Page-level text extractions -

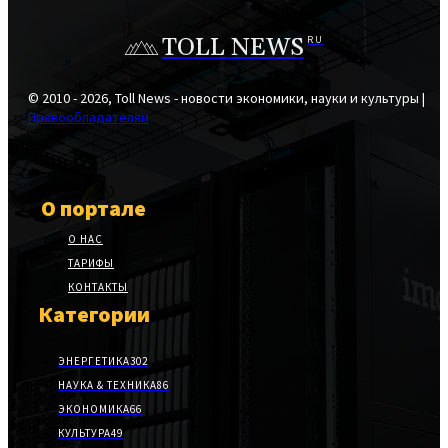
TOLL NEWS
RU
© 2010 - 2026, Toll News - новости экономики, науки и культуры |
Правообладателям
О портале
О НАС
ТАРИФЫ
КОНТАКТЫ
Категории
ЭНЕРГЕТИКА
302
НАУКА & ТЕХНИКА
86
ЭКОНОМИКА
66
КУЛЬТУРА
49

How to complete this task - Would you transcribe each of the entries exactly, skipping the pictures?

Response to the task -
TOLL NEWS
RU
© 2010 - 2026, Toll News - новости экономики, науки и культуры |
Правообладателям
О портале
О НАС
ТАРИФЫ
КОНТАКТЫ
Категории
ЭНЕРГЕТИКА
302
НАУКА & ТЕХНИКА
86
ЭКОНОМИКА
66
КУЛЬТУРА
49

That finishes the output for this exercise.